41. Come out from behind the furniture. Your whole body communicates, so why hide most of it? If you have huge pulpit furniture, just come out from behind it. This isn’t just about being contemporary, Lloyd-Jones removed the curtain at Westminster Chapel for the same reason (although he chose to wear a robe, which slightly defeated the logic).
42. Gesture bigger to look natural. Unless you are preaching to one person across a table, you need to gesture bigger than normal if you want to look normal. Make sure your gestures and movements are big enough for the room you are in, and then make sure they still look natural and not stiff or forced. Simple.
43. Discover your stiff preaching zone. Speaking of stiffness in preaching, what aspect of delivery freezes when you stand in front of a crowd? It is a typical and subconscious response to public speech. Find it and deal with it. It could be your voice getting in a certain pitch range, or a fixed volume, or a specific gesture repeated endlessly, or the direction your eyes look, etc.
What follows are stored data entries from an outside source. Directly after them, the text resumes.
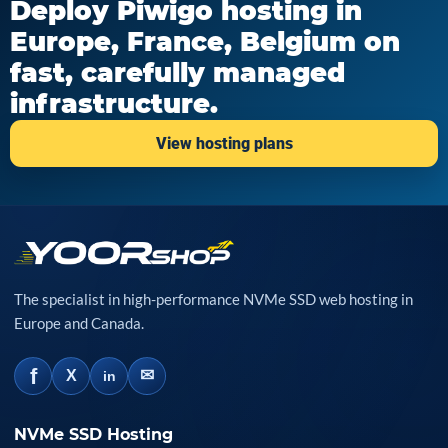
Deploy Piwigo hosting in
Europe, France, Belgium on
fast, carefully managed
infrastructure.
View hosting plans
The specialist in high-performance NVMe SSD web hosting in
Europe and Canada.
f
✉
X
in
NVMe SSD Hosting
44. Left to right and back to front. Make sure your gestures make sense from the perspective of your listeners. Left is right and right is left. Past is right and future is left. A bit of practice and your gestures will start to make way more sense to those listening with their eyes.
45. Practice storytelling at home. Whether you are preaching narrative or giving an illustration, you will need to tell stories. Some are natural at this, some are awkward in the extreme. Practice at home. Children are always ready to listen to a story (it doesn’t have to be biblical for practice time – what happened today while you were out? Be descriptive, engaging, suspenseful, etc.)